### Problem to solve:
Looking at the records below, state how many lines include the string "https" and add nothing further.

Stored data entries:

——

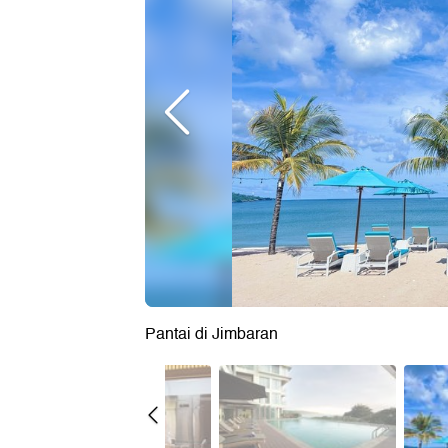
Pantai di Jimbaran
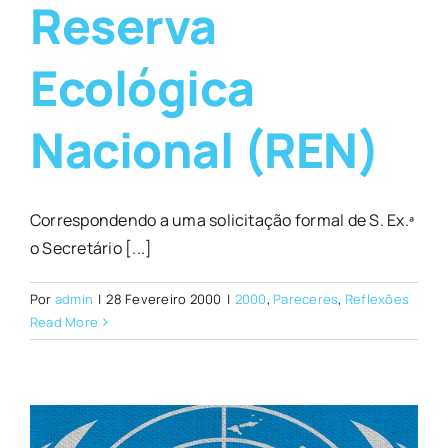
Reserva
Ecológica
Nacional (REN)
Correspondendo a uma solicitação formal de S. Ex.ª
o Secretário [...]
Por
admin
|
28 Fevereiro 2000
|
2000
,
Pareceres
,
Reflexões
Read More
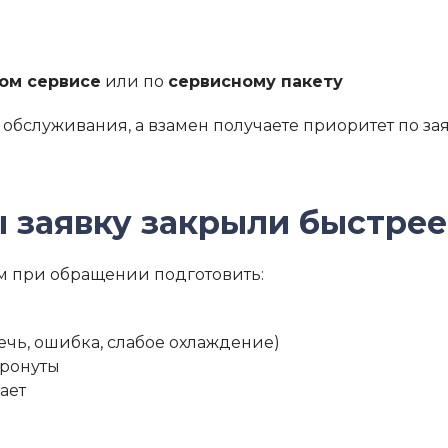
ом сервисе
или по
сервисному пакету
обслуживания, а взамен получаете приоритет по заяв
ы заявку закрыли быстрее
м при обращении подготовить:
течь, ошибка, слабое охлаждение)
тронуты
чает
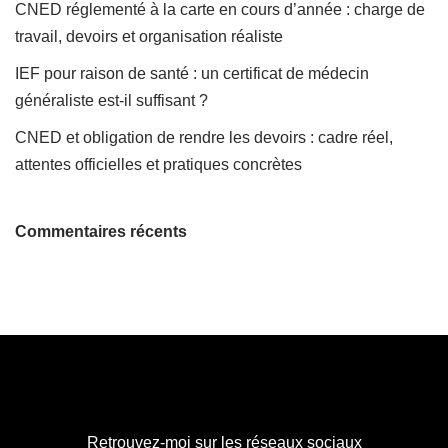
CNED réglementé à la carte en cours d’année : charge de
travail, devoirs et organisation réaliste
IEF pour raison de santé : un certificat de médecin
généraliste est-il suffisant ?
CNED et obligation de rendre les devoirs : cadre réel,
attentes officielles et pratiques concrètes
Commentaires récents
Retrouvez-moi sur les réseaux sociaux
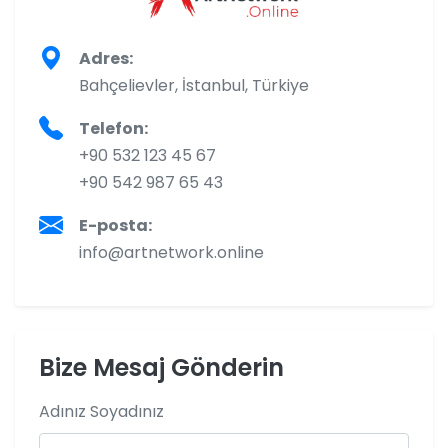
Adres:
Bahçelievler, İstanbul, Türkiye
Telefon:
+90 532 123 45 67
+90 542 987 65 43
E-posta:
info@artnetwork.online
Bize Mesaj Gönderin
Adınız Soyadınız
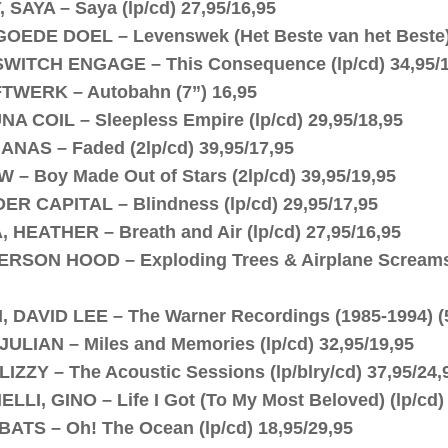
 SAYA – Saya (lp/cd) 27,95/16,95
OEDE DOEL – Levenswek (Het Beste van het Beste) 
WITCH ENGAGE – This Consequence (lp/cd) 34,95/1
TWERK – Autobahn (7”) 16,95
A COIL – Sleepless Empire (lp/cd) 29,95/18,95
ANAS – Faded (2lp/cd) 39,95/17,95
 – Boy Made Out of Stars (2lp/cd) 39,95/19,95
R CAPITAL – Blindness (lp/cd) 29,95/17,95
 HEATHER – Breath and Air (lp/cd) 27,95/16,95
RSON HOOD – Exploding Trees & Airplane Screams (
 DAVID LEE – The Warner Recordings (1985-1994) (
JULIAN – Miles and Memories (lp/cd) 32,95/19,95
LIZZY – The Acoustic Sessions (lp/blry/cd) 37,95/24,
LLI, GINO – Life I Got (To My Most Beloved) (lp/cd)
TS – Oh! The Ocean (lp/cd) 18,95/29,95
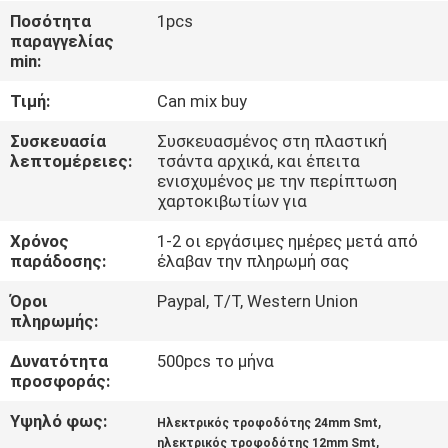
ΣΤΟ
Ποσότητα
1pcs
παραγγελίας
ΕΡΓΟΣΤΆΣΙΟ
min:
Τιμή:
Can mix buy
ΈΛΕΓΧΟΣ
ΠΟΙΌΤΗΤΑΣ
Συσκευασία
Συσκευασμένος στη πλαστική
λεπτομέρειες:
τσάντα αρχικά, και έπειτα
ενισχυμένος με την περίπτωση
χαρτοκιβωτίων για
ΕΠΙΚΟΙΝΩΝΉΣΤΕ
ΜΑΖΊ
Χρόνος
1-2 οι εργάσιμες ημέρες μετά από
παράδοσης:
έλαβαν την πληρωμή σας
ΜΑΣ
Όροι
Paypal, T/T, Western Union
πληρωμής:
ΝΈΑ
Δυνατότητα
500pcs το μήνα
προσφοράς:
SHOPPING
Υψηλό φως:
,
Ηλεκτρικός τροφοδότης 24mm Smt
ON
,
ηλεκτρικός τροφοδότης 12mm Smt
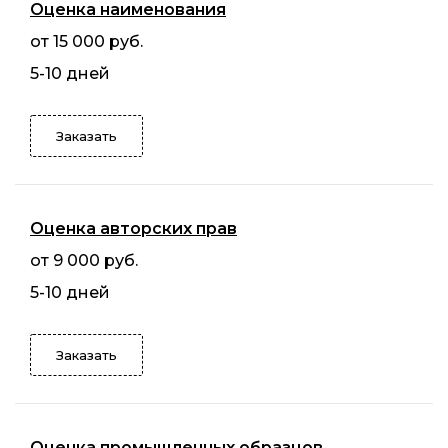
Оценка наименования
от 15 000 руб.
5-10 дней
Заказать
Оценка авторских прав
от 9 000 руб.
5-10 дней
Заказать
Оценка промышленных образцов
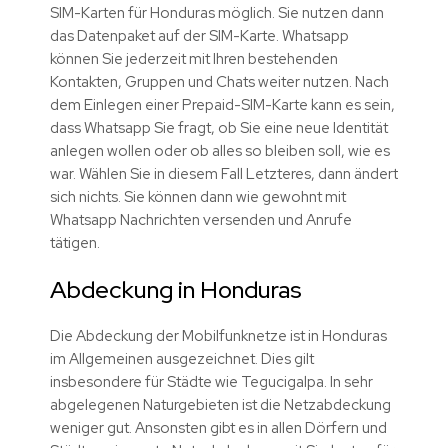
SIM-Karten für Honduras möglich. Sie nutzen dann
das Datenpaket auf der SIM-Karte. Whatsapp
können Sie jederzeit mit Ihren bestehenden
Kontakten, Gruppen und Chats weiter nutzen. Nach
dem Einlegen einer Prepaid-SIM-Karte kann es sein,
dass Whatsapp Sie fragt, ob Sie eine neue Identität
anlegen wollen oder ob alles so bleiben soll, wie es
war. Wählen Sie in diesem Fall Letzteres, dann ändert
sich nichts. Sie können dann wie gewohnt mit
Whatsapp Nachrichten versenden und Anrufe
tätigen.
Abdeckung in Honduras
Die Abdeckung der Mobilfunknetze ist in Honduras
im Allgemeinen ausgezeichnet. Dies gilt
insbesondere für Städte wie Tegucigalpa. In sehr
abgelegenen Naturgebieten ist die Netzabdeckung
weniger gut. Ansonsten gibt es in allen Dörfern und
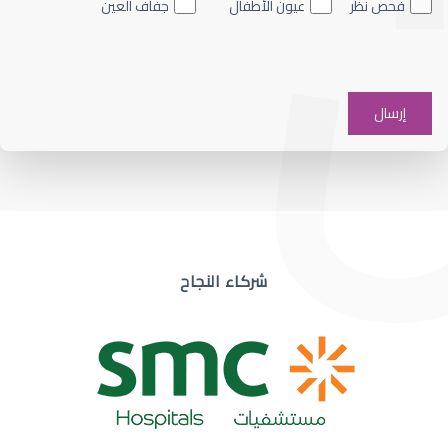
فحص نظر
عيون الأطفال
جفاف العين
ضعف نظر في عين واحدة
شركاء النجاح
ضعف نظر مفاجئ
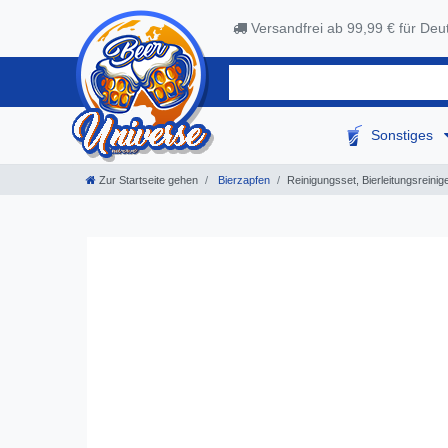
Versandfrei ab 99,99 € für Deu
Sonstiges
Zur Startseite gehen
Bierzapfen
Reinigungsset, Bierleitungsreini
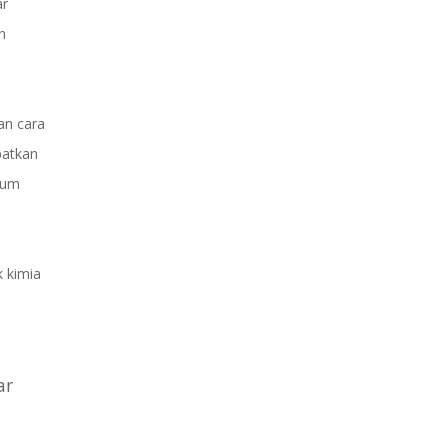
ar
n
an cara
patkan
ium
 kimia
ar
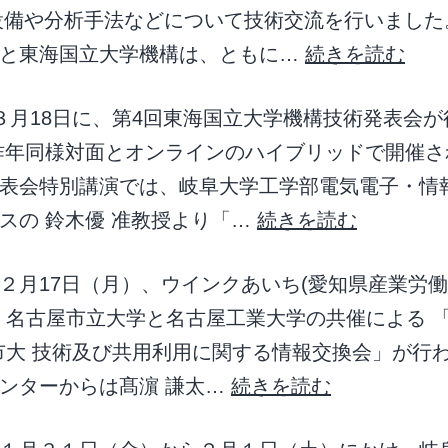
設備や分析手法などについて技術交流を行いました
学と東海国立大学機構は、ともに…
続きを読む
３月18日に、第4回東海国立大学機構技術発表会が
昨年同様対面とオンラインのハイブリッドで開催さ
表会特別講演では、岐阜大学工学部電気電子・情
スの 鈴木優 准教授より「…
続きを読む
２月17日（月）、ウインクあいち(愛知県産業労
、名古屋市立大学と名古屋工業大学の共催による 「
市大 技術及び共用利用に関する情報交換会」が行
ンターからは髙濵 謙太…
続きを読む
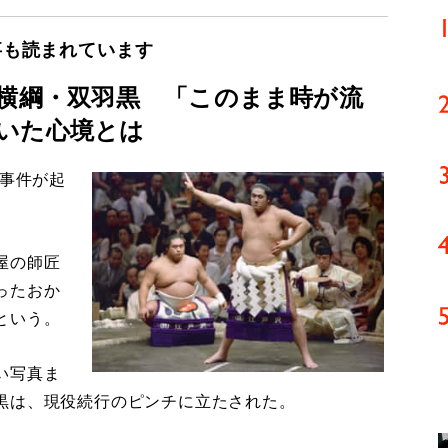
事も読まれています
た横綱・双羽黒 「このまま時が流
いた心境とは
な事件が起
屋の師匠
ったおか
という。
い写真ま
黒は、現役続行のピンチに立たされた。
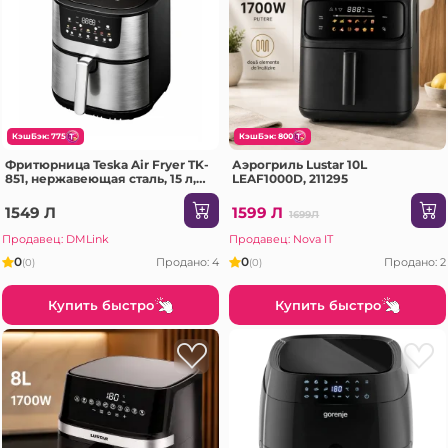
КэшБэк: 775
КэшБэк: 800
Фритюрница Teska Air Fryer TK-
Аэрогриль Lustar 10L
851, нержавеющая сталь, 15 л,
LEAF1000D, 211295
2800 Вт
1549 Л
1599 Л
1699Л
Продавец: DMLink
Продавец: Nova IT
0
0
Продано: 4
Продано: 2
(0)
(0)
Купить быстро
Купить быстро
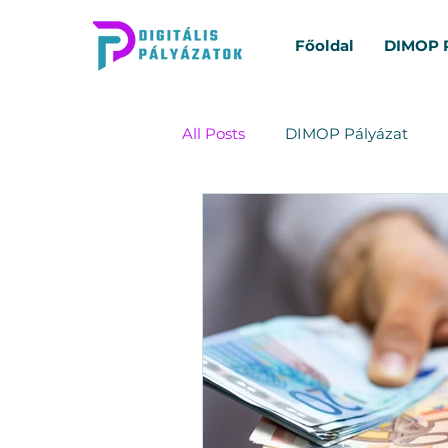
Főoldal
DIMOP P
All Posts
DIMOP Pályázat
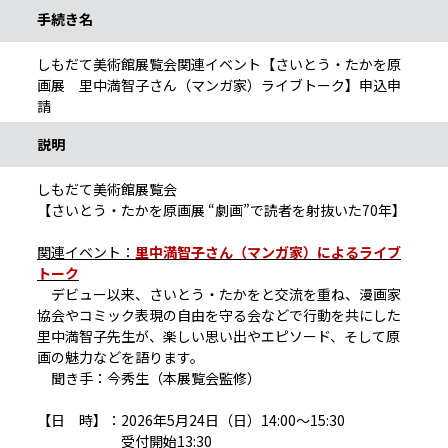
手続き名
しもだて美術館展覧会関連イベント【さいとう・たかを原
画展 里中満智子さん（マンガ家）ライブトーク】申込申
請
説明
しもだて美術館展覧会
【さいとう・たかを原画展 “劇画”で読者を射抜いた70年】
関連イベント：
里中満智子さん（マンガ家）によるライブ
トーク
デビュー以来、さいとう・たかをと交流を重ね、漫画家
協会やコミック表現の自由を守る会などで行動を共にした
里中満智子先生が、楽しい思い出やエピソード、そして原
画の魅力などを語ります。
聞き手：今秀生（本展覧会監修）
【日 時】：2026年5月24日（日）14:00～15:30
受付開始13:30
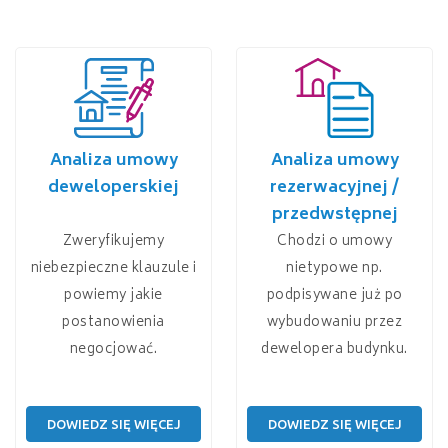
Analiza umowy
Analiza umowy
deweloperskiej
rezerwacyjnej /
przedwstępnej
Zweryfikujemy
Chodzi o umowy
niebezpieczne klauzule i
nietypowe np.
powiemy jakie
podpisywane już po
postanowienia
wybudowaniu przez
negocjować.
dewelopera budynku.
DOWIEDZ SIĘ WIĘCEJ
DOWIEDZ SIĘ WIĘCEJ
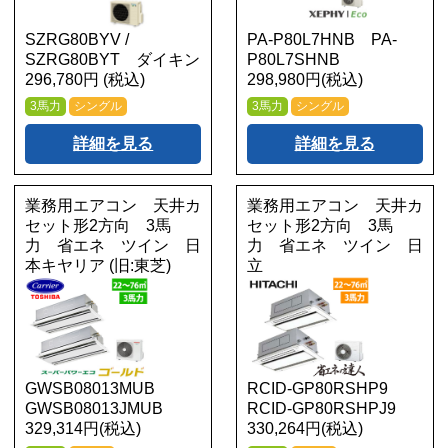
SZRG80BYV /
PA-P80L7HNB PA-
SZRG80BYT ダイキン
P80L7SHNB
296,780円 (税込)
298,980円(税込)
3馬力
シングル
3馬力
シングル
詳細を見る
詳細を見る
業務用エアコン 天井カ
業務用エアコン 天井カ
セット形2方向 3馬
セット形2方向 3馬
力 省エネ ツイン 日
力 省エネ ツイン 日
本キヤリア (旧:東芝)
立
GWSB08013MUB
RCID-GP80RSHP9
GWSB08013JMUB
RCID-GP80RSHPJ9
329,314円(税込)
330,264円(税込)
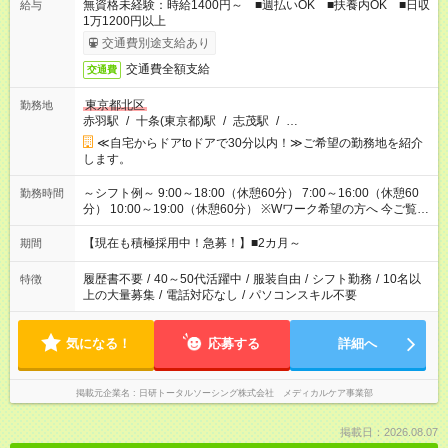
無資格未経験：時給1400円～ ■週払いOK ■扶養内OK ■日収
給与
1万1200円以上
交通費別途支給あり
交通費全額支給
交通費
東京都北区
勤務地
赤羽駅
/
十条(東京都)駅
/
志茂駅
/
…
≪自宅からドアtoドアで30分以内！≫ご希望の勤務地を紹介
します。
～シフト例～ 9:00～18:00（休憩60分） 7:00～16:00（休憩60
勤務時間
分） 10:00～19:00（休憩60分） ※Wワーク希望の方へ 今ご覧の
お仕事で希望する勤務時間と、もう1つのお仕事の勤務時間の合
計が 週40時間を超えなければOKです。
【現在も積極採用中！急募！】■2カ月～
期間
履歴書不要
/
40～50代活躍中
/
服装自由
/
シフト勤務
/
10名以
特徴
上の大量募集
/
電話対応なし
/
パソコンスキル不要
気になる！
応募する
詳細へ
掲載元企業名
日研トータルソーシング株式会社 メディカルケア事業部
掲載日：2026.08.07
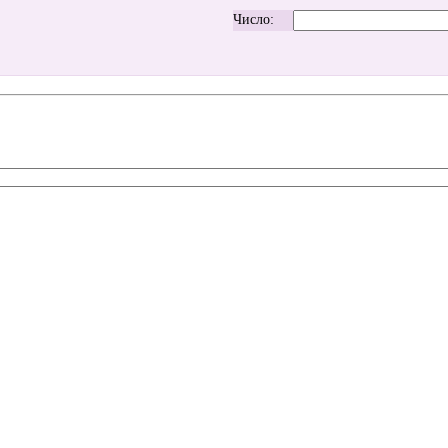
Число:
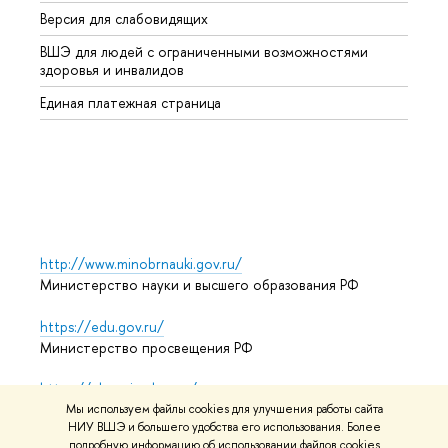
Версия для слабовидящих
Курсы
ВШЭ для людей с ограниченными возможностями
Профе
здоровья и инвалидов
Регио
Единая платежная страница
Языко
Выпус
Обрат
http://www.minobrnauki.gov.ru/
Министерство науки и высшего образования РФ
https://edu.gov.ru/
Министерство просвещения РФ
https://elearning.hse.ru/mooc
Массовые открытые онлайн-курсы
Мы используем файлы cookies для улучшения работы сайта
НИУ ВШЭ и большего удобства его использования. Более
подробную информацию об использовании файлов cookies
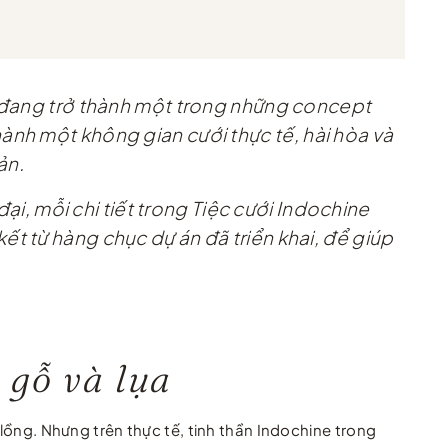
p đang trở thành một trong những concept
ành một không gian cưới thực tế, hài hòa và
ản.
đại, mỗi chi tiết trong Tiệc cưới Indochine
t từ hàng chục dự án đã triển khai, để giúp
 gỗ và lụa
 lồng. Nhưng trên thực tế, tinh thần Indochine trong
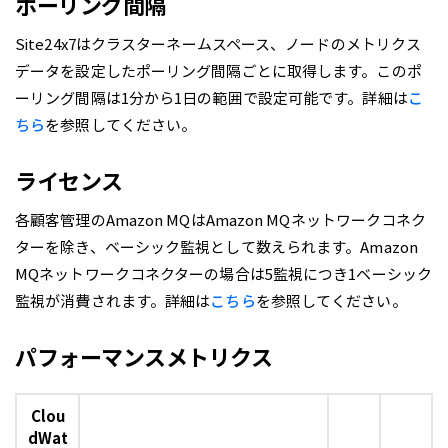
ポーリング間隔
Site24x7はクラスターネームスペース、ノードのメトリクス
データを設定したポーリング間隔ごとに取得します。このポ
ーリング間隔は1分から1日の範囲で設定可能です。詳細は
こ
ちら
を参照してください。
ライセンス
各顧客管理のAmazon MQはAmazon MQネットワークコネク
ターを除き、ベーシック監視として数えられます。Amazon
MQネットワークコネクターの場合は5監視につき1ベーシック
監視が消費されます。詳細は
こちら
を参照してください。
パフォーマンスメトリクス
Clou
dWat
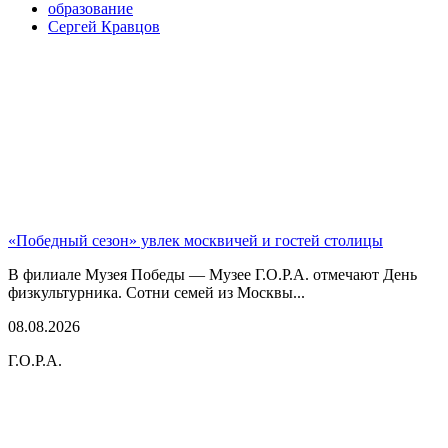
образование
Сергей Кравцов
«Победный сезон» увлек москвичей и гостей столицы
В филиале Музея Победы — Музее Г.О.Р.А. отмечают День
физкультурника. Сотни семей из Москвы...
08.08.2026
Г.О.Р.А.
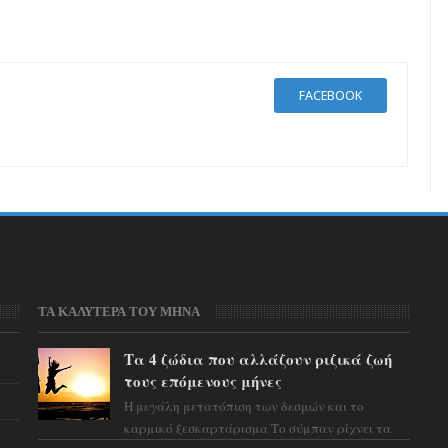
FACEBOOK
ΤΑ ΚΑΛΥΤΕΡΑ ΤΟΥ ΜΗΝΑ
Τα 4 ζώδια που αλλάζουν ριζικά ζωή
τους επόμενους μήνες
Η μεγάλη μετατόπιση των δεσμών και το
καρμικό ξεσκαρτάρισμα Το σύμπαν ρίχνει τα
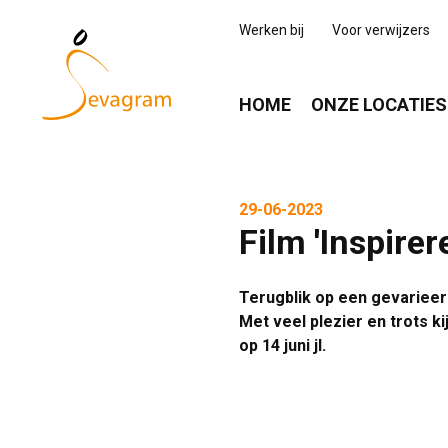
Werken bij
Voor verwijzers
HOME
ONZE LOCATIES
29-06-2023
Film 'Inspire
Terugblik op een gevariee
Met veel plezier en trots k
op 14 juni jl.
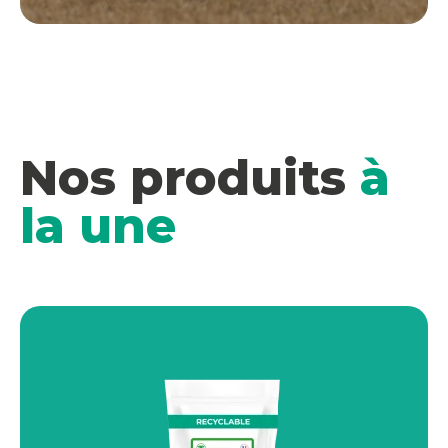
Nos produits
à
la une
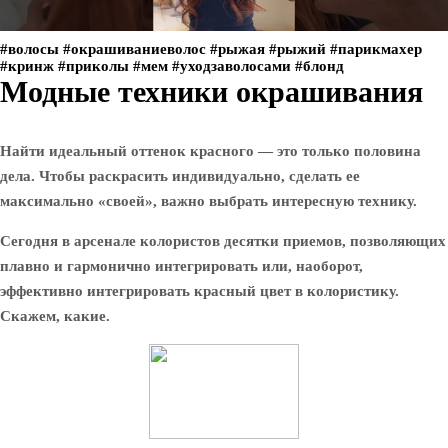
#волосы #окрашиваниеволос #рыжая #рыжий #парикмахер
#кринж #приколы #мем #уходзаволосами #блонд
Модные техники окрашивания
Найти идеальный оттенок красного — это только половина
дела. Чтобы раскрасить индивидуально, сделать ее
максимально «своей», важно выбрать интересную технику.
Сегодня в арсенале колористов десятки приемов, позволяющих
плавно и гармонично интегрировать или, наоборот,
эффективно интегрировать красный цвет в колористику.
Скажем, какие.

——

### Reply:
2